# rapid flashing signals/hazards



## dare devil (Aug 3, 2005)

I have an 05 Se-R....I have always like when the turn signals flash at a rapid rate, I had ir on my previous car, and did it by putting a diffrent size bulb.....does anyone have this monir mod on their car?....if so, what size bulbs have yall used, or what methods did yall take, do accomplish this?...thanks! :waving:


----------



## slhaas (May 1, 2005)

Actually, isn't it a different flasher that you have to install, not different bulbs? Theyre pretty cheap at any auto parts store.


----------



## Jarek (Mar 29, 2005)

totally rice i say... but to each to their own


----------



## damonfong0 (Jul 13, 2005)

dare devil said:


> I have an 05 Se-R....I have always like when the turn signals flash at a rapid rate, I had ir on my previous car, and did it by putting a diffrent size bulb.....does anyone have this monir mod on their car?....if so, what size bulbs have yall used, or what methods did yall take, do accomplish this?...thanks! :waving:


i heard something about lowering the resistance to raise the current... but i'm not sure.... just something i heard when passing by my auto teacher.. i wasnt paying attention


----------



## RBI*04 (Sep 10, 2004)

i hate that. makes me feel like im gonna have a seizure, especially when im behind 'tard's with that "mod"


----------



## Ninety-Nine SE-L (May 5, 2002)

lowering the current usually causes the blinker to flash at a rapid rate. Putting in those LED 1156/7 bulbs sometimes does the trick. I think it's kind of stupid to do it. The reason for the quick flashing is to tell you a bulb is burnt out.


----------



## packerfan3001 (Dec 11, 2004)

my right flasher flashes rapidly with the lights off and slowly with the lights on, but my left side is normal


----------



## xbrandonx (Mar 27, 2004)

packerfan3001 said:


> my right flasher flashes rapidly with the lights off and slowly with the lights on, but my left side is normal


Then you probably have a light out on your right side. When a bulb burns out the resistance lowers because there is only one bulb. hit your flashers and get out and check to see. Thats probably what it is.
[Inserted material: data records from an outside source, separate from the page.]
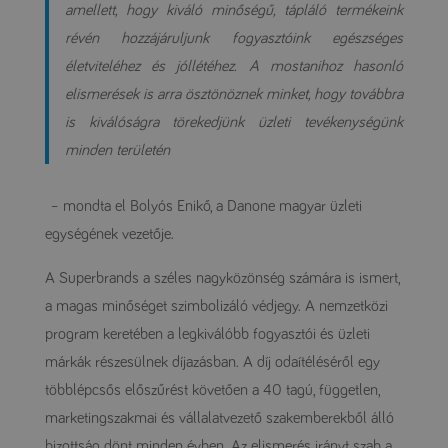
amellett, hogy kiváló minőségű, tápláló termékeink
révén hozzájáruljunk fogyasztóink egészséges
életviteléhez és jóllétéhez. A mostanihoz hasonló
elismerések is arra ösztönöznek minket, hogy továbbra
is kiválóságra törekedjünk üzleti tevékenységünk
minden területén
– mondta el Bolyós Enikő, a Danone magyar üzleti
egységének vezetője.
A Superbrands a széles nagyközönség számára is ismert,
a magas minőséget szimbolizáló védjegy. A nemzetközi
program keretében a legkiválóbb fogyasztói és üzleti
márkák részesülnek díjazásban. A díj odaítéléséről egy
többlépcsős előszűrést követően a 40 tagú, független,
marketingszakmai és vállalatvezető szakemberekből álló
bizottság dönt minden évben. Az elismerés irányt szab a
however if you want them to blink fast, try what justin suggested, get LED lights. LED lights require less power and have a lower resistance. Damn think what happends when one of them goes out!


----------



## Sentrixx (Apr 30, 2002)

LIU!!!! Wana step in here?


----------



## SmokeScream (Aug 25, 2005)

dare devil said:


> I have an 05 Se-R....I have always like when the turn signals flash at a rapid rate, I had ir on my previous car, and did it by putting a diffrent size bulb.....does anyone have this monir mod on their car?....if so, what size bulbs have yall used, or what methods did yall take, do accomplish this?...thanks! :waving:


Bosch make and adjustable flasher that you can set from 60-120 flashes per minute.


----------



## Camarok (Feb 10, 2005)

pop in some leds


----------



## 2nrguy (Feb 18, 2005)

got some LED's in my 99SEL and thinking about trying something else, they do blink fast but its not that annoying to me i just want a little brighter. any ideas??


----------



## xbrandonx (Mar 27, 2004)

my silverstars are quite blinding.


----------